■ **EXERCISE INSTRUCTIONS**
Report every line of the data that includes "saçınızı".

##### EXCERPTED RECORDS #####

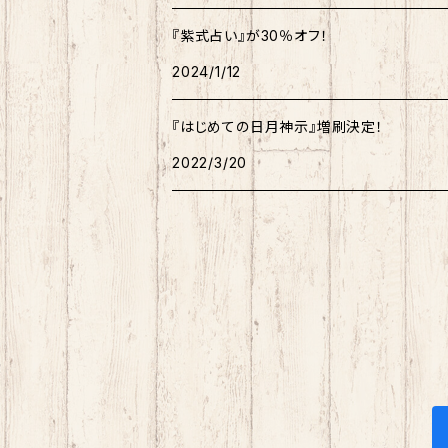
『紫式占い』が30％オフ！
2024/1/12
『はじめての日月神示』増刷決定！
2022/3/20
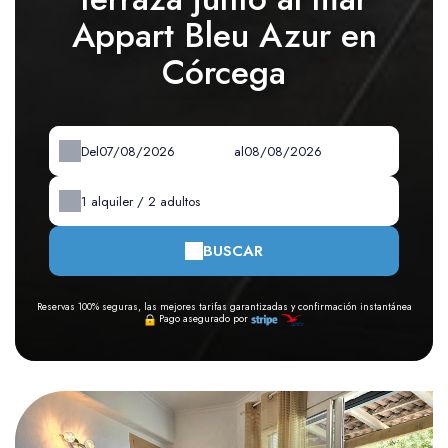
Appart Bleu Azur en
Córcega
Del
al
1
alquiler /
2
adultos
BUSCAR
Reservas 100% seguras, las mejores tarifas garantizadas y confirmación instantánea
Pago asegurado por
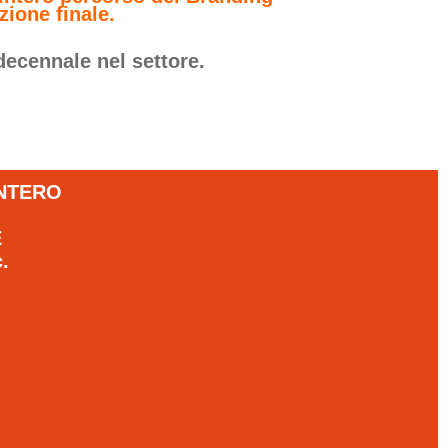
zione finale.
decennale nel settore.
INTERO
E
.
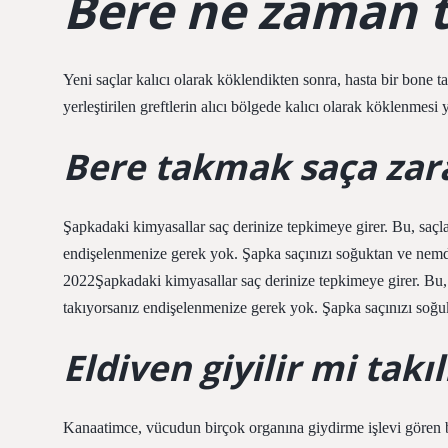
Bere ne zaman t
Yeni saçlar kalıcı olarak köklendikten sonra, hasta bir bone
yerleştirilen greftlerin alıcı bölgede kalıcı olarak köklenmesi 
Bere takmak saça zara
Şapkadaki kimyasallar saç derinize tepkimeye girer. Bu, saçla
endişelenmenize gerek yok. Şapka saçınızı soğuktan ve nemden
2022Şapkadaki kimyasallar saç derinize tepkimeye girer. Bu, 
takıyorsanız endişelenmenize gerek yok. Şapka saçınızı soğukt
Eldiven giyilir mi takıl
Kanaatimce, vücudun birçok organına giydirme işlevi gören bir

#####

■ **ANSWER SECTION**
endişelenmenize gerek yok. Şapka saçınızı soğuktan ve nemden
takıyorsanız endişelenmenize gerek yok. Şapka saçınızı soğukt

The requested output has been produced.